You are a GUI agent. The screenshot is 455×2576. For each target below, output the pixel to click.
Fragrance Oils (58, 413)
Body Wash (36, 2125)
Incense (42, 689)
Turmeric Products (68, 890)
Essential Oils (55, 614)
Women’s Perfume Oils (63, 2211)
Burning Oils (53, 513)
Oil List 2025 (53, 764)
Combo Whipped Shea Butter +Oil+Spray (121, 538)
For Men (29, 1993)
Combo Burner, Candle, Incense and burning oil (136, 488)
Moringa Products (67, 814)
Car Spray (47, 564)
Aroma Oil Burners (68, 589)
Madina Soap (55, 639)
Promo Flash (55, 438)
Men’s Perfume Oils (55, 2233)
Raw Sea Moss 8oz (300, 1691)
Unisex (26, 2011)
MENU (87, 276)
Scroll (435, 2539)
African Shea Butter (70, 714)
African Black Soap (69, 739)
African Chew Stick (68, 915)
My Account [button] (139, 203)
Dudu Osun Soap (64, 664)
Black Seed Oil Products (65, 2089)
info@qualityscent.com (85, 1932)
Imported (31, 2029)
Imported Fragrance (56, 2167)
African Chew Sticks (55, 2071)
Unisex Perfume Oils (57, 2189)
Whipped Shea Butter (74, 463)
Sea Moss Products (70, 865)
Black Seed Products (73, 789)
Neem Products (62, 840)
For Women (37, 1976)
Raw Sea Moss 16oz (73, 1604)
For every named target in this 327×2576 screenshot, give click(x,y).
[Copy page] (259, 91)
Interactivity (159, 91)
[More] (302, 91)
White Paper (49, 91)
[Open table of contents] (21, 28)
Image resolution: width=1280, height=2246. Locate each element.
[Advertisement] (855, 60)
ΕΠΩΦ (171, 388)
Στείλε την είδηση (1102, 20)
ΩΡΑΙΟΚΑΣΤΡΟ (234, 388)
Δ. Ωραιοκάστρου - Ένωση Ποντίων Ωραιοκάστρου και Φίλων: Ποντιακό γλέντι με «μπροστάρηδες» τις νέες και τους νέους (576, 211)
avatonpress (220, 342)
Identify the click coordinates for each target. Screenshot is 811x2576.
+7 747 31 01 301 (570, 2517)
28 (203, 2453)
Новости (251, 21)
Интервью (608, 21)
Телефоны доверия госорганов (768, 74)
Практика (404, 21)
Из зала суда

#####

Instructions for the task> In the data above, count the lines where the word "Soap" appears; reply with the number only.

Answer space> 3